Segundo Eliane, muitos agricultores do município conseguem produzir apenas durante o período do inverno, devido à ausência de sistemas irrigados e às dificuldades de acesso a equipamentos e investimentos para ampliar a produção. “A maioria dos nossos agricultores trabalha só no período do inverno, porque não tem sistema irrigado. Poucos usam, por falta de políticas públicas e acesso à compra de materiais”, relata.

Outro desafio apontado é o acesso à água potável. Mesmo na sede do município, muitas famílias dependem de poços artesanais nos quintais ou da água dos rios para suprir necessidades básicas. “Esse é um desafio muito grande para nós”, destaca.

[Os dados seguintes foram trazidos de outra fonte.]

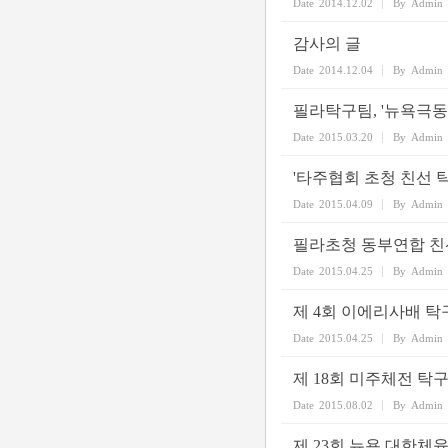
Date
2014.12.02
By
Admin
감사의 글
Date
2014.12.04
By
Admin
필라탁구팀, '뉴욕극
Date
2015.03.20
By
Admin
'타주협회 초청 친선 
Date
2015.04.09
By
Admin
필라초청 동부연합 친
Date
2015.04.25
By
Admin
제 4회 이에리사배 
Date
2015.04.25
By
Admin
제 18회 미주체전 탁
Date
2015.08.02
By
Admin
제 23회 뉴욕 대한체육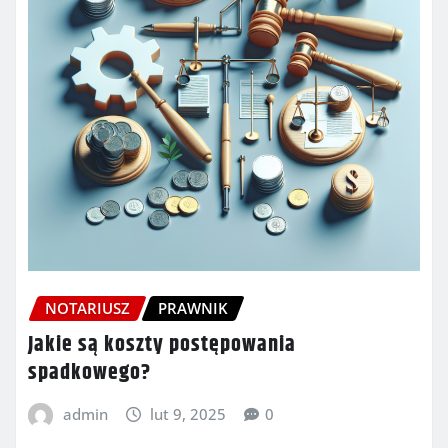
NOTARIUSZ
PRAWNIK
Jakie są koszty postępowania
spadkowego?
admin
lut 9, 2025
0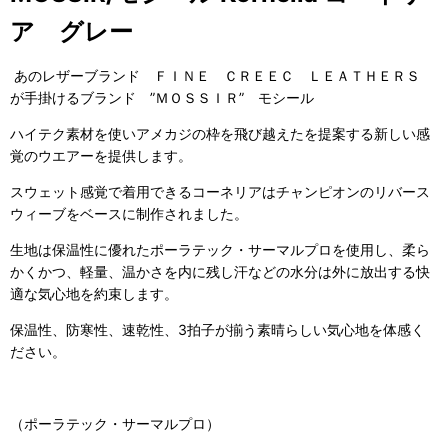
ア グレー
あのレザーブランド ＦＩＮＥ ＣＲＥＥＣ ＬＥＡＴＨＥＲＳ
が手掛けるブランド ”ＭＯＳＳＩＲ” モシール
ハイテク素材を使いアメカジの枠を飛び越えたを提案する新しい感
覚のウエアーを提供します。
スウェット感覚で着用できるコーネリアはチャンピオンのリバース
ウィーブをベースに制作されました。
生地は保温性に優れたポーラテック・サーマルプロを使用し、柔ら
かくかつ、軽量、温かさを内に残し汗などの水分は外に放出する快
適な気心地を約束します。
保温性、防寒性、速乾性、3拍子が揃う素晴らしい気心地を体感く
ださい。
（ポーラテック・サーマルプロ）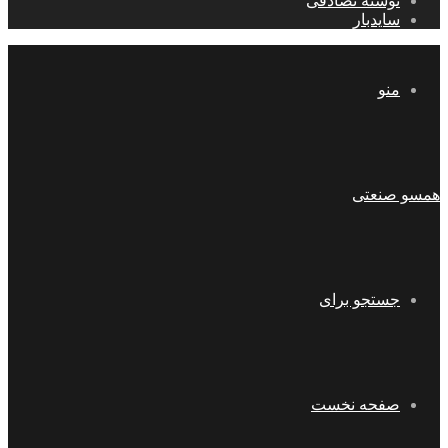
نوشته تصادفی
سایدبار
منو
همسو صنعتی
جستجو برای
صفحه نخست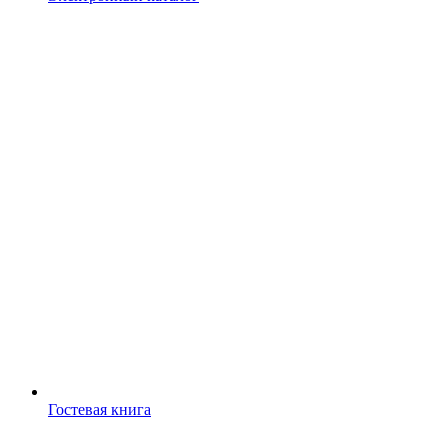
Гостевая книга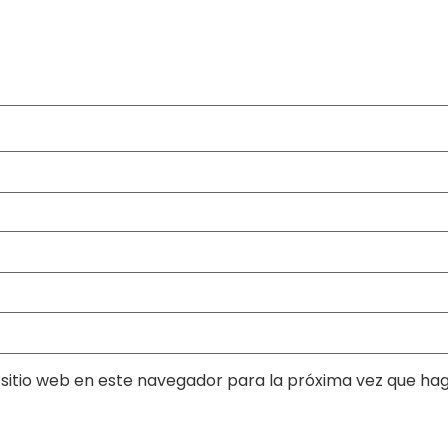
sitio web en este navegador para la próxima vez que ha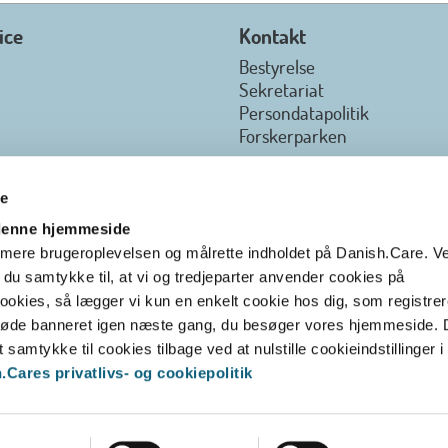
ice
Kontakt
Bestyrelse
Sekretariat
Persondatapolitik
Forskerparken
re
 denne hjemmeside
ptimere brugeroplevelsen og målrette indholdet på Danish.Care. V
r du samtykke til, at vi og tredjeparter anvender cookies på
okies, så lægger vi kun en enkelt cookie hos dig, som registrere
t møde banneret igen næste gang, du besøger vores hjemmeside.
t samtykke til cookies tilbage ved at nulstille cookieindstillinger i
Cares privatlivs- og cookiepolitik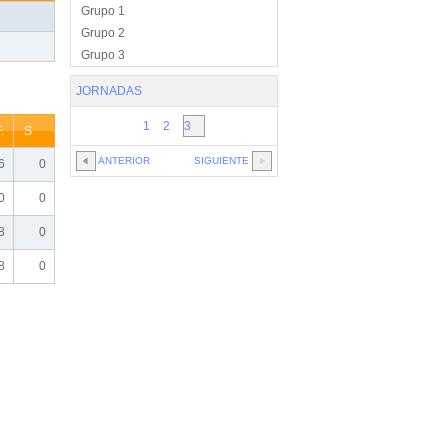
Grupo 1
Grupo 2
Grupo 3
JORNADAS
1
2
3
.
S
ANTERIOR
SIGUIENTE
6
0
0
0
8
0
8
0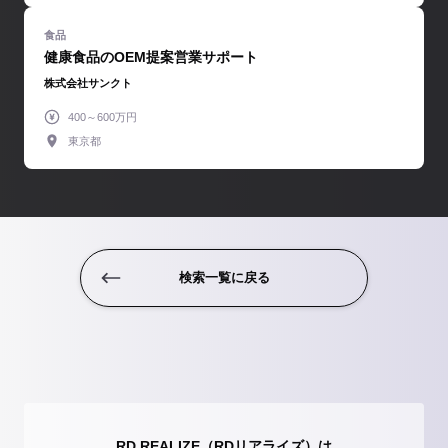
健康食品のOEM提案営業サポート
株式会社サンクト
400～600万円
東京都
検索一覧に戻る
RD REALIZE（RDリアライズ）は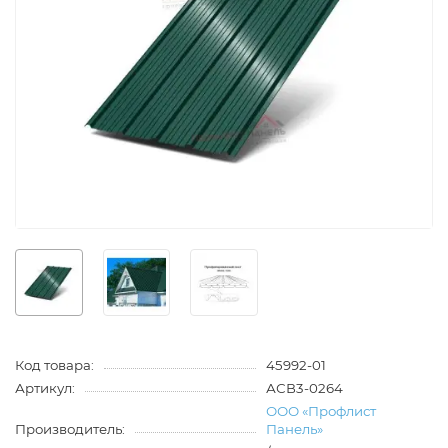
Код товара:
45992-01
Артикул:
АСВ3-0264
ООО «Профлист
Производитель:
Панель»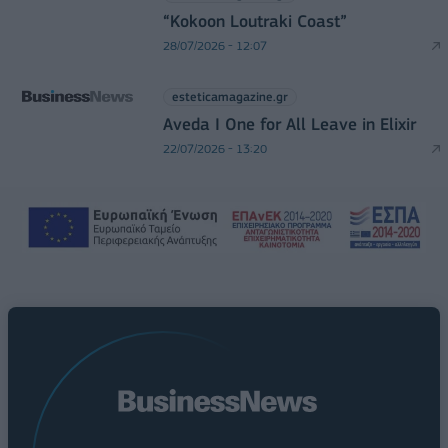
“Kokoon Loutraki Coast”
28/07/2026 - 12:07
esteticamagazine.gr
Aveda I One for All Leave in Elixir
22/07/2026 - 13:20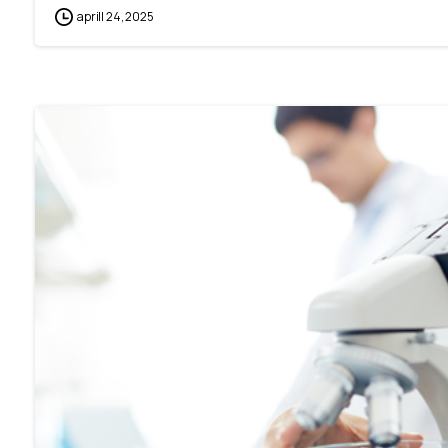
aprill 24, 2025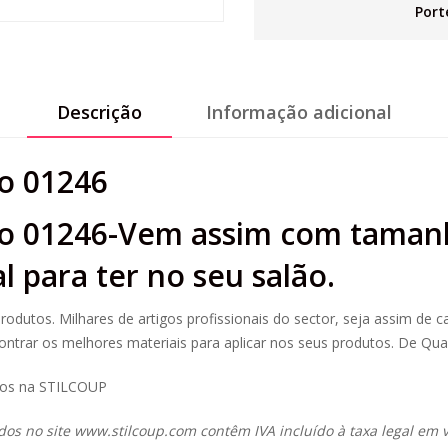
Port
Descrição
Informação adicional
lo 01246
elo 01246-Vem assim com taman
 para ter no seu salão.
rodutos. Milhares de artigos profissionais do sector, seja assim de c
trar os melhores materiais para aplicar nos seus produtos. De Qua
ços na STILCOUP
dos no site
www.stilcoup.com
contêm IVA incluído à taxa legal em v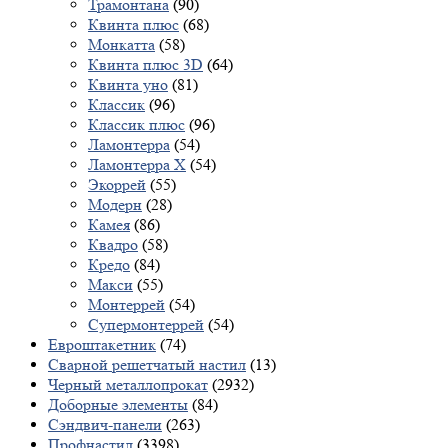
Трамонтана
(90)
Квинта плюс
(68)
Монкатта
(58)
Квинта плюс 3D
(64)
Квинта уно
(81)
Классик
(96)
Классик плюс
(96)
Ламонтерра
(54)
Ламонтерра X
(54)
Экоррей
(55)
Модерн
(28)
Камея
(86)
Квадро
(58)
Кредо
(84)
Макси
(55)
Монтеррей
(54)
Супермонтеррей
(54)
Евроштакетник
(74)
Сварной решетчатый настил
(13)
Черный металлопрокат
(2932)
Доборные элементы
(84)
Сэндвич-панели
(263)
Профнастил
(3398)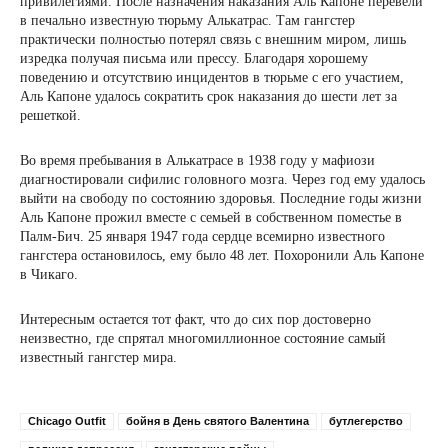
привилегиями. После назначения наказания Аль Капоне перевели
в печально известную тюрьму Алькатрас. Там гангстер
практически полностью потерял связь с внешним миром, лишь
изредка получая письма или прессу. Благодаря хорошему
поведению и отсутствию инцидентов в тюрьме с его участием,
Аль Капоне удалось сократить срок наказания до шести лет за
решеткой.
Во время пребывания в Алькатрасе в 1938 году у мафиози
диагностировали сифилис головного мозга. Через год ему удалось
выйти на свободу по состоянию здоровья. Последние годы жизни
Аль Капоне прожил вместе с семьей в собственном поместье в
Палм-Бич. 25 января 1947 года сердце всемирно известного
гангстера остановилось, ему было 48 лет. Похоронили Аль Капоне
в Чикаго.
Интересным остается тот факт, что до сих пор достоверно
неизвестно, где спрятал многомиллионное состояние самый
известный гангстер мира.
Chicago Outfit
бойня в День святого Валентина
бутлегерство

Diante dessa realidade, organizações locais têm buscado construir alternativas comunitárias para fortalecer a agricultura familiar e enfrentar a insegurança alimentar. Entre as iniciativas está a articulação do Sindicato dos Trabalhadores Rurais com o Banco do Nordeste e a Secretaria de Agricultura para facilitar o acesso ao crédito rural, incentivando a implantação de quintais irrigados, criação de galinhas caipiras e fortalecimento das pequenas produções familiares.

As ações já começam a gerar impactos positivos nas feiras da agricultura familiar do município, fortalecendo a geração de renda e o acesso a alimentos produzidos no próprio território.

Outro destaque é a atuação da Casa Família Rural de Barreirinhas, iniciativa que atende os territórios de Paulino Neves, Barreirinhas e Santo Amaro, promovendo a pedagogia da alternância para filhos e filhas de agricultores. O modelo une formação técnica e vivência comunitária, permitindo que os jovens levem o conhecimento adquirido para suas comunidades.

“Queremos fortalecer esses jovens e essas famílias para que permaneçam no seu território”, afirma Eliane. Segundo ela, o fortalecimento da agricultura familiar, do saneamento básico, da infraestrutura e das Casas Família Rurais é fundamental para reduzir o êxodo rural e garantir dignidade às comunidades.

A experiência apresentada pela liderança reforça como o cuidado com a alimentação, a água, a moradia e o território está diretamente ligado ao bem viver das populações e à construção de uma ecologia integral baseada na valorização da vida comunitária.